Europeans are major smugglers of Southern African reptiles

Europeans are major smugglers of Southern African reptiles
Published: 15 March 2018 (2723 Views)
The European Union is a major destination for illegally smuggled live snakes, lizards and tortoises from southern Africa, posing a serious threat to their conservation. Wealthy EU citizens are big collectors of rare reptiles, with one tortoise openly offered for sale at R35 000.

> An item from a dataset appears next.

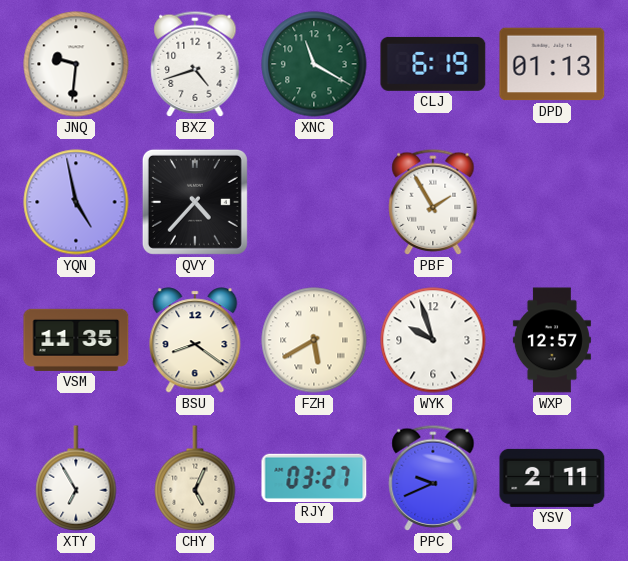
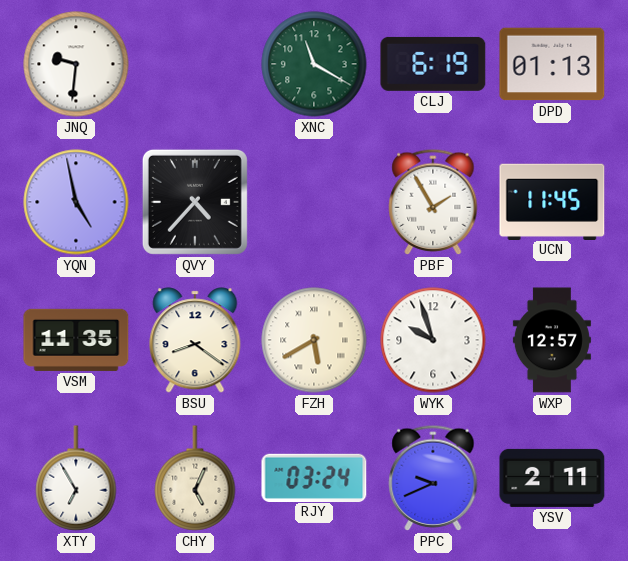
BXZ: 4:42 -> none
UCN: none -> 11:45
RJY: 03:27 -> 03:24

Most of the species are protected by South African or Namibian legislation. They may not be removed from their natural environment but once they reach Europe the trade becomes legal as there is no legislation outside southern Africa protecting them according to a report released by the German organization, Pro Wildlife.

Protected nationally but not internationally

Southern Africa has the richest reptile diversity in Africa, which currently comprises of almost 500 species, almost double that of the Congo basin. What’s more, southern Africa’s reptile fauna has a very high level of endemism – almost 80% are only found here and nowhere else in the world.

“Due to this fact,” says Michael Adams, a herpetologist at The Biodiversity Company, “many of our reptile species then become targets for the illegal pet trade.”

Unfortunately, even though many of the reptilian species are threatened or endangered, they tend to be overlooked in global conservation plans. According to the Southern African Reptile Conservation Assessment (SARCA) this is due, in part, to the fact that available information is incomplete and not easy to access. Existing distributional information for the region’s reptiles has not been adequately collated and integrated into a single database.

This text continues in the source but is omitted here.